Celui que tenait l'aîné était manifestement une étrange statue de pierre, car la personne portait sur la tête un objet carré ressemblant à un casque, ne laissant apparaître que des yeux ronds, de la taille d'une cacahuète, sur sa face avant. Il était une demi-tête plus grand que l'aîné et ses vêtements, très moulants, semblaient d'une couleur gris-blanc indistincte.
Le décor dans lequel ils se trouvaient était d'une propreté impeccable, comme une maison vide et extrêmement désolée, avec des murs, un sol et un toit gris et blancs, sans vie et dépourvue de toute chaleur humaine.
Les trente feuilles imprimées, prises sous différents angles, capturaient presque parfaitement tous les mouvements et expressions du frère aîné. Dans le coin supérieur droit de chaque page figurait un grand cercle rouge portant le chiffre «
51
». Ce cercle, de la taille d'une pièce de un centime, était dépourvu d'illustrations sophistiquées
: un simple cercle avec le nombre en son centre.
Ce symbole représente sans aucun doute la Zone 51, un département secret de l'US Air Force, une unité spéciale chargée de gérer toutes les informations relatives à la vie extraterrestre et aux vaisseaux spatiaux. Tout incident impliquant le personnel secret de la Zone 51 se trouve immédiatement enveloppé d'un mystère extraterrestre éthéré.

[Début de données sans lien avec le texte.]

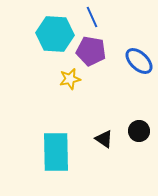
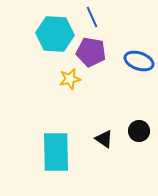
purple pentagon: moved 1 px down
blue ellipse: rotated 24 degrees counterclockwise
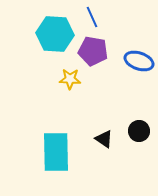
purple pentagon: moved 2 px right, 1 px up
yellow star: rotated 15 degrees clockwise
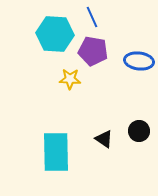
blue ellipse: rotated 12 degrees counterclockwise
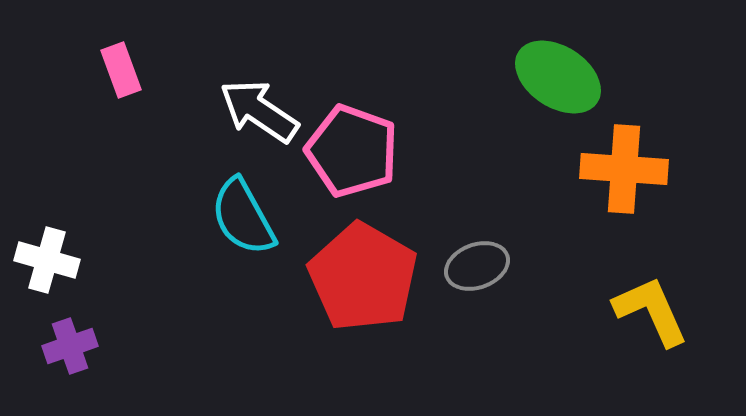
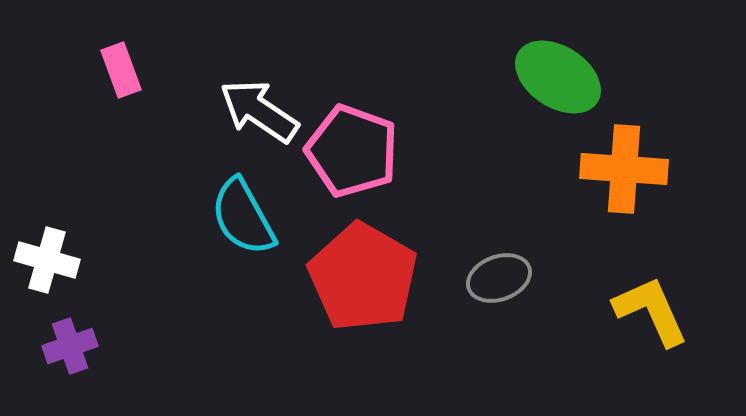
gray ellipse: moved 22 px right, 12 px down
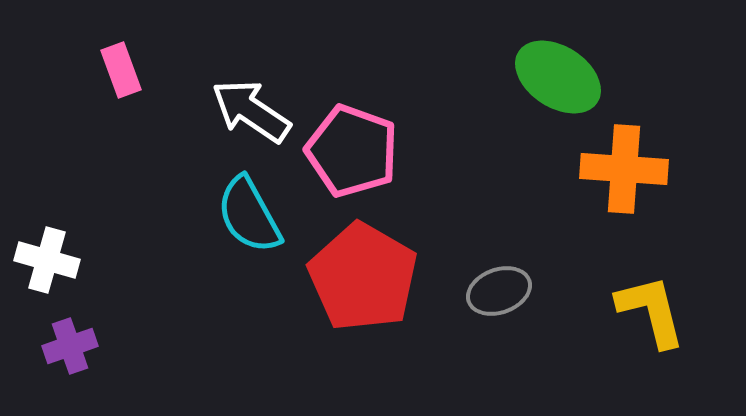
white arrow: moved 8 px left
cyan semicircle: moved 6 px right, 2 px up
gray ellipse: moved 13 px down
yellow L-shape: rotated 10 degrees clockwise
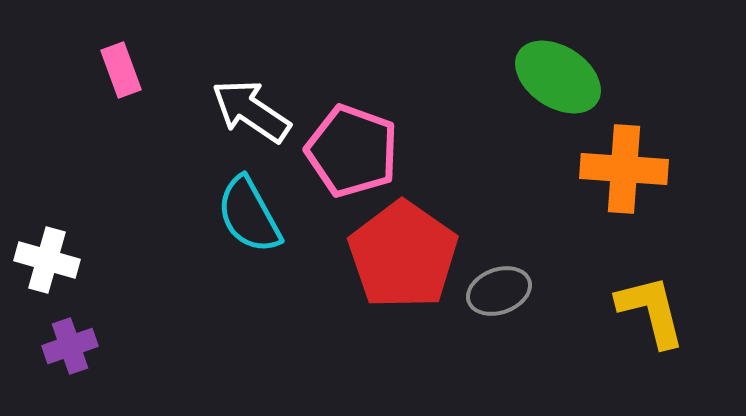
red pentagon: moved 40 px right, 22 px up; rotated 5 degrees clockwise
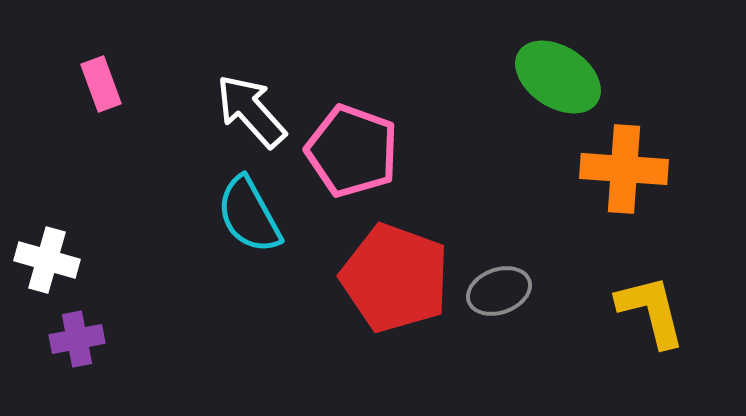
pink rectangle: moved 20 px left, 14 px down
white arrow: rotated 14 degrees clockwise
red pentagon: moved 8 px left, 23 px down; rotated 15 degrees counterclockwise
purple cross: moved 7 px right, 7 px up; rotated 8 degrees clockwise
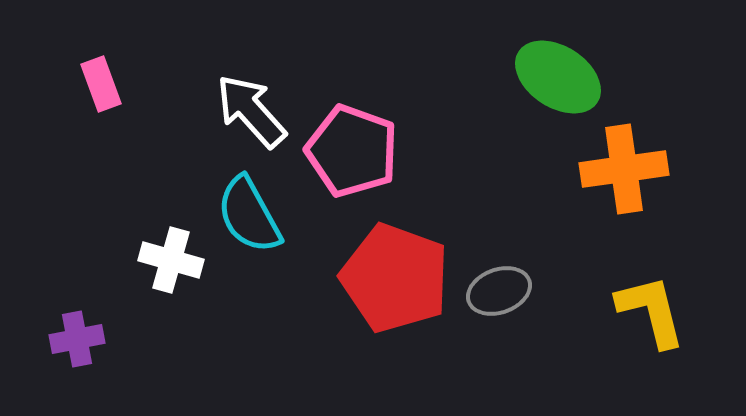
orange cross: rotated 12 degrees counterclockwise
white cross: moved 124 px right
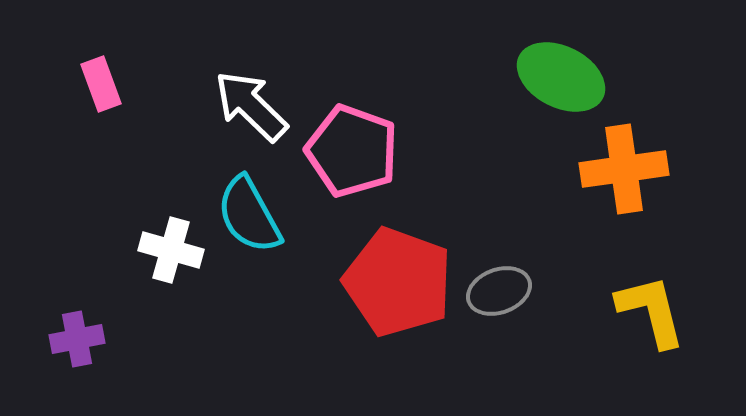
green ellipse: moved 3 px right; rotated 6 degrees counterclockwise
white arrow: moved 5 px up; rotated 4 degrees counterclockwise
white cross: moved 10 px up
red pentagon: moved 3 px right, 4 px down
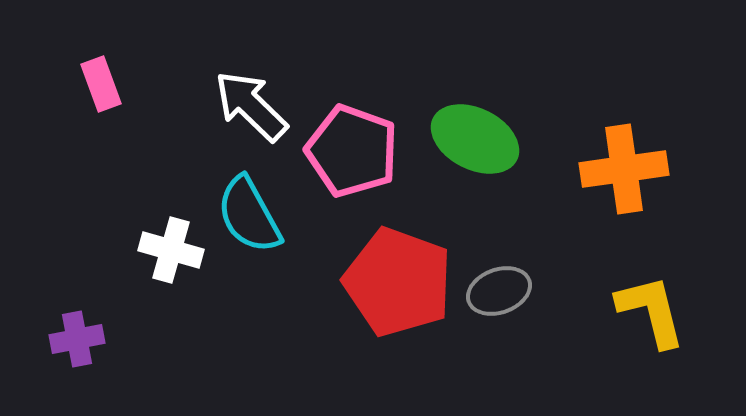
green ellipse: moved 86 px left, 62 px down
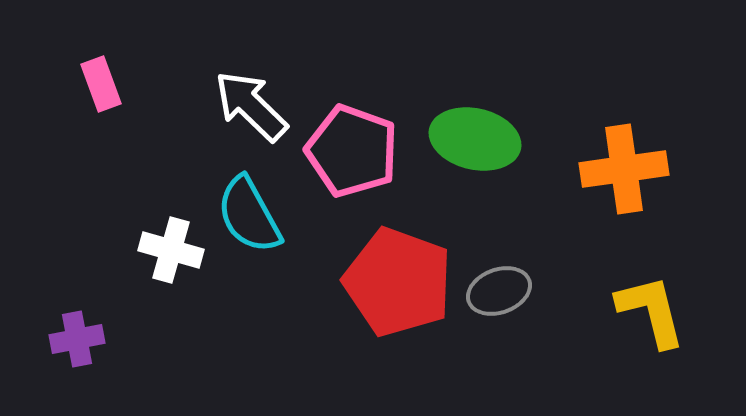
green ellipse: rotated 14 degrees counterclockwise
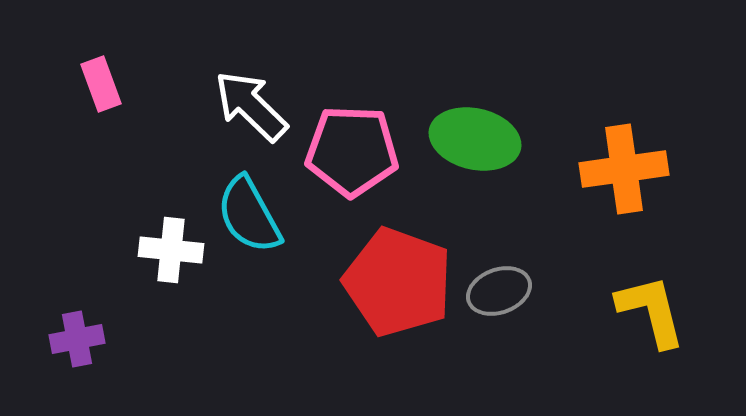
pink pentagon: rotated 18 degrees counterclockwise
white cross: rotated 10 degrees counterclockwise
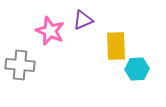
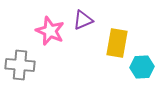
yellow rectangle: moved 1 px right, 3 px up; rotated 12 degrees clockwise
cyan hexagon: moved 5 px right, 2 px up
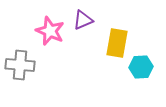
cyan hexagon: moved 1 px left
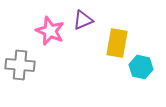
cyan hexagon: rotated 15 degrees clockwise
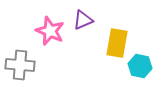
cyan hexagon: moved 1 px left, 1 px up
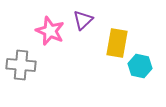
purple triangle: rotated 20 degrees counterclockwise
gray cross: moved 1 px right
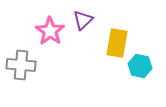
pink star: rotated 12 degrees clockwise
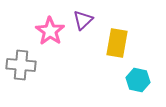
cyan hexagon: moved 2 px left, 14 px down
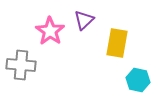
purple triangle: moved 1 px right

J'ai pris cinq grandes respirations d'affilée pour me calmer.
Xiao Yan ouvrit une autre bouteille de baijiu (alcool chinois), les sourcils froncés, le regard rivé sur l'écran tactile. Il avait déjà traîné la caisse d'alcool jusqu'à la foreuse, s'en servant comme siège de travail. D'une main, il tenait la bouteille, tandis que l'autre tapotait frénétiquement sur le clavier dissimulé de l'écran tactile. Presque toutes les cinq minutes, la sirène monotone de la foreuse retentissait.